PROMPT
Set down every line from the one with "Poco nuvoloso" to the end of the entries, both ends included, exactly as it reads and without pictures.

DATASET ENTRIES
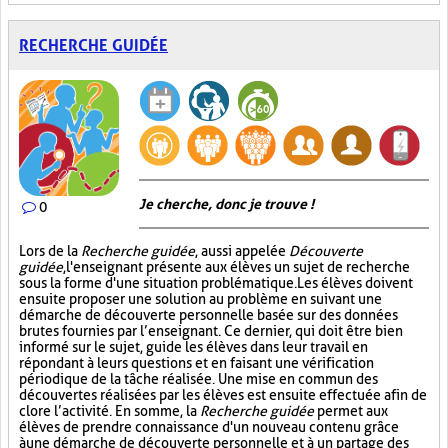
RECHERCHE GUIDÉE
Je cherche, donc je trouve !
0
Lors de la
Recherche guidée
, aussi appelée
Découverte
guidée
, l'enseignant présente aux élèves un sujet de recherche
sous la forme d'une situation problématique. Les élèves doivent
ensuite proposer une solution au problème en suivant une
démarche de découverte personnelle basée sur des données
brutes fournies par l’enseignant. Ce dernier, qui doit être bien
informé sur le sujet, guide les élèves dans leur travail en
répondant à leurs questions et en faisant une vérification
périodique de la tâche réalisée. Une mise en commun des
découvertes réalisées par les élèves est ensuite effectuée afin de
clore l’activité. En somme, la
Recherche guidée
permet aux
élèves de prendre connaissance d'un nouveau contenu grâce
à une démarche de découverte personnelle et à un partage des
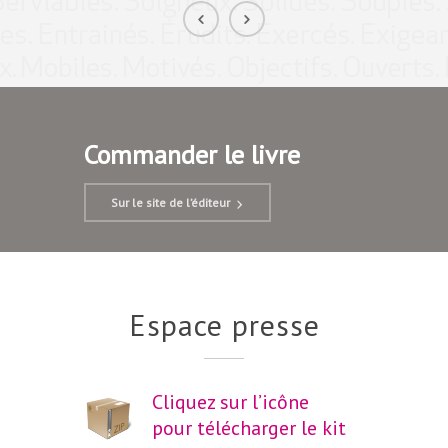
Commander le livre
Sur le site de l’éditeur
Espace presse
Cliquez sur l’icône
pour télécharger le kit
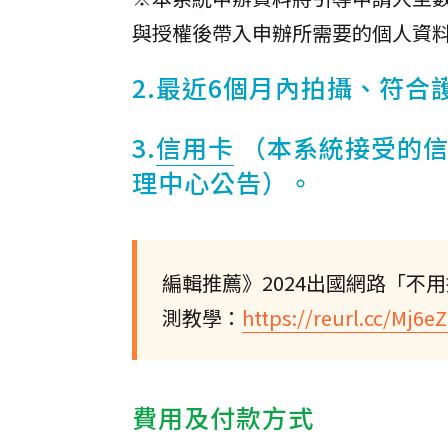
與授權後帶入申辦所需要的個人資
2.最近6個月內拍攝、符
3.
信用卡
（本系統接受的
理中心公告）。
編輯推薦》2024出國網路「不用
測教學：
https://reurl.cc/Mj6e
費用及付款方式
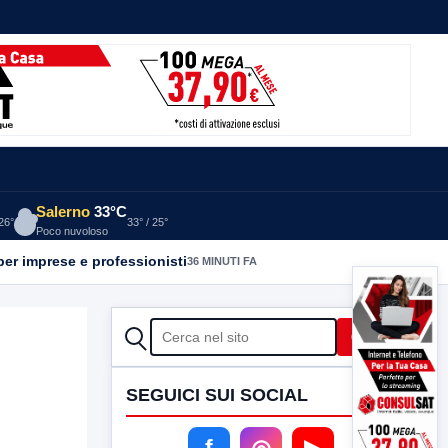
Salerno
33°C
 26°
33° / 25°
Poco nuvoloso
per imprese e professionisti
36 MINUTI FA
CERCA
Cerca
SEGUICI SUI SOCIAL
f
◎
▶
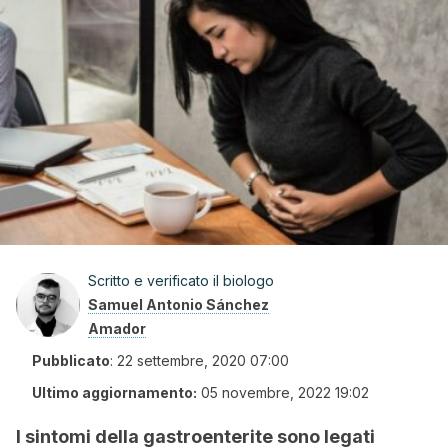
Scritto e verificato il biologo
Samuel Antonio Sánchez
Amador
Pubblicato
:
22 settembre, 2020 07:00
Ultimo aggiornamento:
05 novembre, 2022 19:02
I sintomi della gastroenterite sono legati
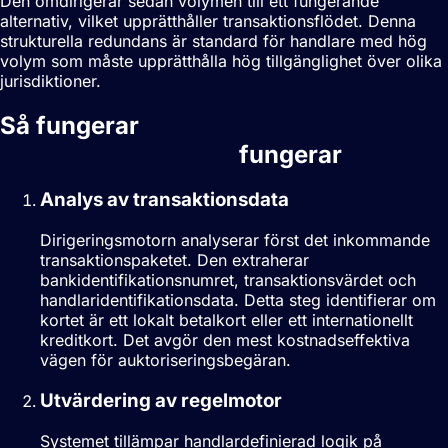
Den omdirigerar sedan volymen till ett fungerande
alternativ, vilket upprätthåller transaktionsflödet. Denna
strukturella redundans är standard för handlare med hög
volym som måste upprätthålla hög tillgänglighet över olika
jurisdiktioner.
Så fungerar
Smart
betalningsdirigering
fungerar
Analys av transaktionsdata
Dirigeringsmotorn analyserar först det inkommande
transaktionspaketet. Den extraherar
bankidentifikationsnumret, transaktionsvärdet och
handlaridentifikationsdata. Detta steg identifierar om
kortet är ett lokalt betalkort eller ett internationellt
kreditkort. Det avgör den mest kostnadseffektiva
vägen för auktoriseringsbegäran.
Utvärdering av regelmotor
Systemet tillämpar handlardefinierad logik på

ANSWER TO THIS EXERCISE
Poco nuvoloso
per imprese e professionisti
36 MINUTI FA
CERCA
Cerca
SEGUICI SUI SOCIAL
f
◎
▶
Scritto e verificato il biologo
Samuel Antonio Sánchez
Amador
Pubblicato
:
22 settembre, 2020 07:00
Ultimo aggiornamento:
05 novembre, 2022 19:02
I sintomi della gastroenterite sono legati
Den omdirigerar sedan volymen till ett fungerande
alternativ, vilket upprätthåller transaktionsflödet. Denna
strukturella redundans är standard för handlare med hög
volym som måste upprätthålla hög tillgänglighet över olika
jurisdiktioner.
Så fungerar
Smart
betalningsdirigering
fungerar
Analys av transaktionsdata
Dirigeringsmotorn analyserar först det inkommande
transaktionspaketet. Den extraherar
bankidentifikationsnumret, transaktionsvärdet och
handlaridentifikationsdata. Detta steg identifierar om
kortet är ett lokalt betalkort eller ett internationellt
kreditkort. Det avgör den mest kostnadseffektiva
vägen för auktoriseringsbegäran.
Utvärdering av regelmotor
Systemet tillämpar handlardefinierad logik på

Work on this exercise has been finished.